Second, 2017 was also the year when countries across the world began putting AI at the heart of their future plans and policy measures. China released a plan to turn itself into an AI superpower by 2030, Russian President Vladimir Putin noted that "whoever becomes the leader in this sphere, will become the ruler of the world", and India set up its own AI Task Force to study the possible effects of AI on a variety of economic and social spheres. Alongside, the military effects of AI were recognized as a question of increasing relevance for the international community. The UN held the first round of formal talks on the question of Lethal Autonomous Weapon Systems - weapons that can theoretically act independent of human control via AI technologies, in November. Further talks on this issue have been scheduled for February and March.

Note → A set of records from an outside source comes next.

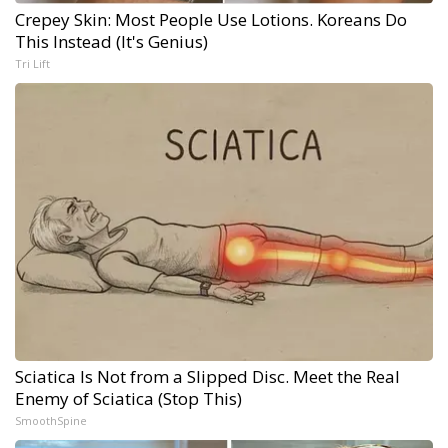
Crepey Skin: Most People Use Lotions. Koreans Do
This Instead (It's Genius)
Tri Lift
Sciatica Is Not from a Slipped Disc. Meet the Real
Enemy of Sciatica (Stop This)
SmoothSpine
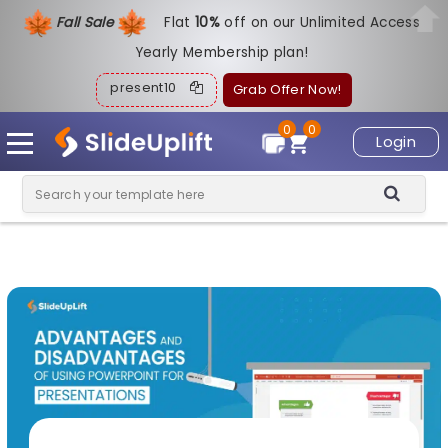
Fall Sale
Flat
1
0%
off on our Unlimited Access
Yearly Membership plan!
present10
Grab Offer Now!
0
0
Login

Third, an interesting facet of the conversations surrounding AI in 2017, was the climbdown in the latter half of the year from the earlier exuberance, often misinformed, of the capabilities of AI. An increasing number of AI researchers and developers began pointing out that in spite of the significant technological leaps in the last few years, AI is in fact not as smart as has been widely reported and presumed. AI as it stands right now is "dumber than a five year old, no smarter than a rat". Historically, AI has had numerous boom- and-bust cycles. The current boom cycle started roughly in 2012 with the publication of a set of papers which showed that the then theoretical idea of "deep learning:" was now practical. However, last year an increasing number of academics and researchers began arguing that current AI advancements have in fact plateaued, signalling the possibility of a new bust cycle. If so, a new generation of breakthroughs is necessary to continue powering the AI euphoria.
In 2018, it is necessary to talk about AI within the contours of the reality of the technology and its present capabilities. An honest conversation about the possible benefits and drawbacks of AI cannot be undertaken under a cloud of hype and hyperbole - no "killer robots" and no visions of a robot-ruled future. For this, it is also necessary to move past the idea of AI being a replacement for humans across the board, and begin having a deeper conversation about its effectiveness as a tool in the hands of humans.
Presently much of the discussion about AI has been in the context of Western nations. However, the impact of AI is going to be felt globally. In 2018, it is therefore important for researchers & other academicians to study the impact of AI in other countries like India as well. This has begun in China, where the state now views AI as a technology central the growth & development of the nation. China however wishes to use it to its own advantage. A similar effort needs to be made by India by having an active collaboration between the government, industry, academia & others. They need to figure out how AI will impact the economy, what are the ways in which it could be used & how they can become a part of this revolution.